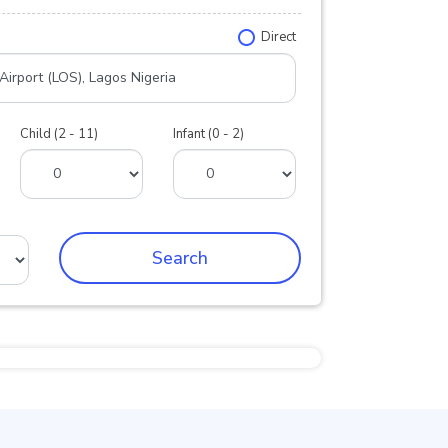
Direct
Child (2 - 11)
Infant (0 - 2)
Search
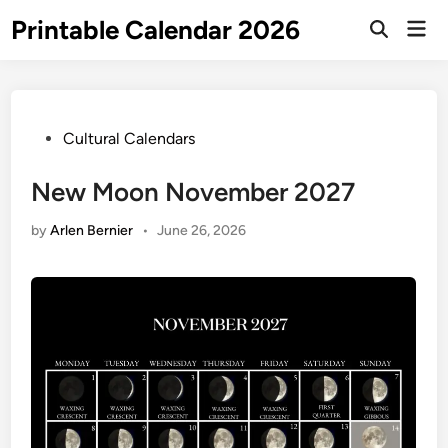
Skip
Printable Calendar 2026
Mai
to
Open
Men
Search
content
Posted
Cultural Calendars
in
New Moon November 2027
by
Arlen Bernier
•
June 26, 2026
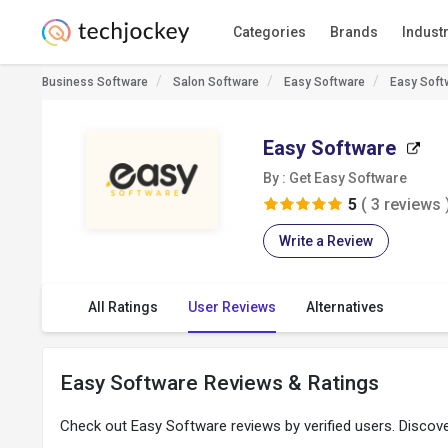
Categories
Brands
Indust
Business Software
Salon Software
Easy Software
Easy Soft
Easy Software
By : Get Easy Software
5
( 3 reviews 
Write a Review
All Ratings
User Reviews
Alternatives
Easy Software Reviews & Ratings
Check out Easy Software reviews by verified users. Disco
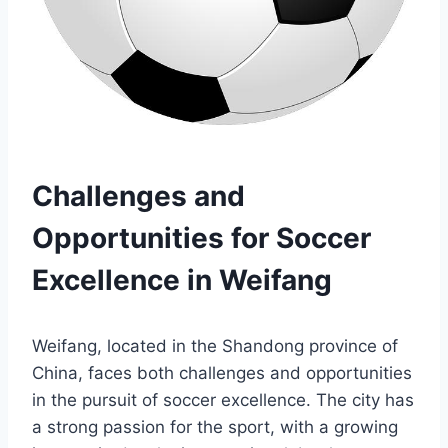
Challenges and
Opportunities for Soccer
Excellence in Weifang
Weifang, located in the Shandong province of
China, faces both challenges and opportunities
in the pursuit of soccer excellence. The city has
a strong passion for the sport, with a growing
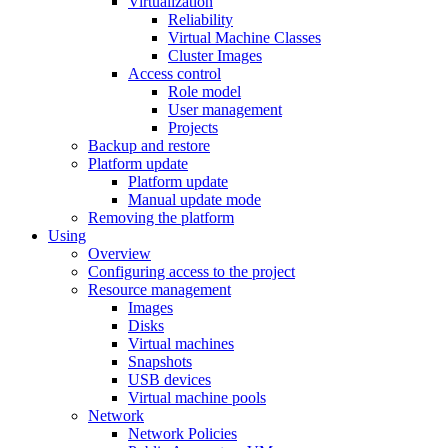
Virtualization
Reliability
Virtual Machine Classes
Cluster Images
Access control
Role model
User management
Projects
Backup and restore
Platform update
Platform update
Manual update mode
Removing the platform
Using
Overview
Configuring access to the project
Resource management
Images
Disks
Virtual machines
Snapshots
USB devices
Virtual machine pools
Network
Network Policies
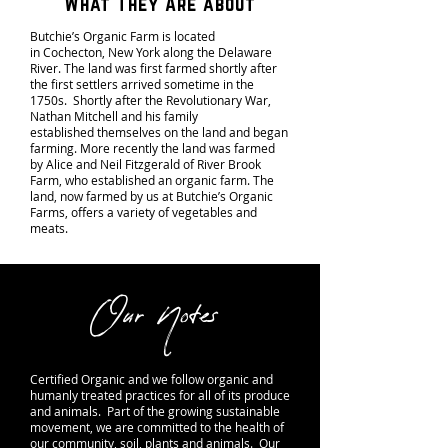
What They Are about
Butchie’s Organic Farm is located
in Cochecton, New York along the Delaware
River. The land was first farmed shortly after
the first settlers arrived sometime in the
1750s. Shortly after the Revolutionary War,
Nathan Mitchell and his family
established themselves on the land and began
farming. More recently the land was farmed
by Alice and Neil Fitzgerald of River Brook
Farm, who established an organic farm. The
land, now farmed by us at Butchie’s Organic
Farms, offers a variety of vegetables and
meats.
Our Notes
Certified Organic
and we follow organic and
humanly treated practices for all of its produce
and animals. Part of the growing sustainable
movement, we are committed to the health of
our community, soil, plants and animals. Our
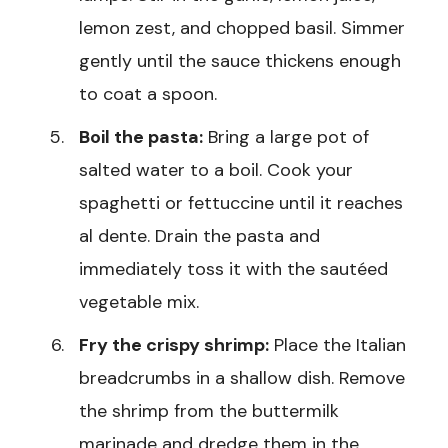
lemon zest, and chopped basil. Simmer
gently until the sauce thickens enough
to coat a spoon.
Boil the pasta:
Bring a large pot of
salted water to a boil. Cook your
spaghetti or fettuccine until it reaches
al dente. Drain the pasta and
immediately toss it with the sautéed
vegetable mix.
Fry the crispy shrimp:
Place the Italian
breadcrumbs in a shallow dish. Remove
the shrimp from the buttermilk
marinade and dredge them in the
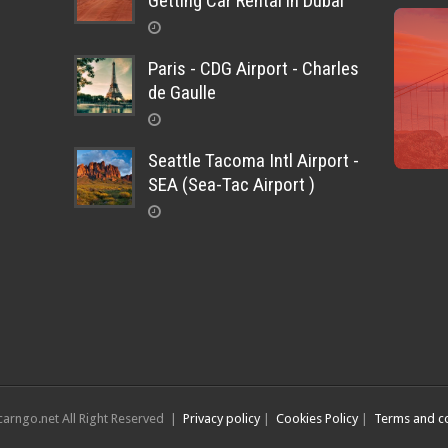
Getting Car Rental in Dubai
Paris - CDG Airport - Charles
de Gaulle
Seattle Tacoma Intl Airport -
SEA (Sea-Tac Airport )
arngo.net All Right Reserved |
Privacy policy
|
Cookies Policy
|
Terms and co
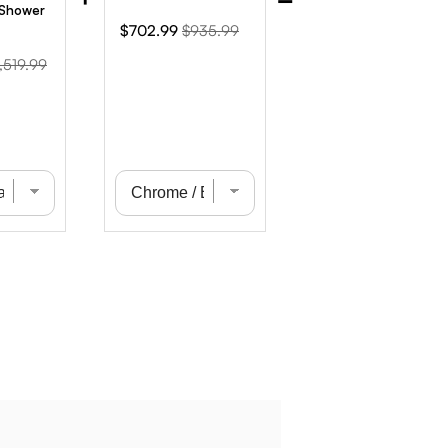
 Shower
Sale
Original
$702.99
$935.99
price
price
iginal
,519.99
ice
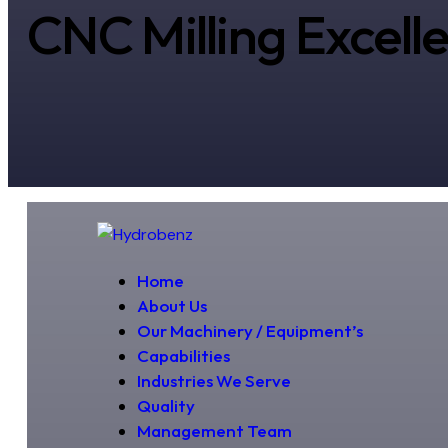
CNC Milling Excell
Home
About Us
Our Machinery / Equipment’s
Capabilities
Industries We Serve
Quality
Management Team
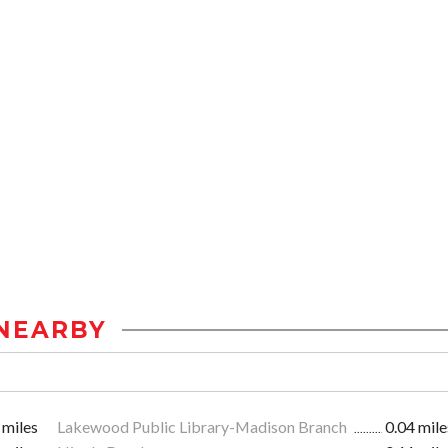
NEARBY
 miles
Lakewood Public Library-Madison Branch
0.04 mile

_Your assignment_
Begin at the line in the entries above that has "User management", stop after the line that has "the first settlers arrived sometime in the", and output exactly those lines without pictures.

_Exercise response_
User management
Projects
Backup and restore
Platform update
Platform update
Manual update mode
Removing the platform
Using
Overview
Configuring access to the project
Resource management
Images
Disks
Virtual machines
Snapshots
USB devices
Virtual machine pools
Network
Network Policies
What They Are about
Butchie’s Organic Farm is located
in Cochecton, New York along the Delaware
River. The land was first farmed shortly after
the first settlers arrived sometime in the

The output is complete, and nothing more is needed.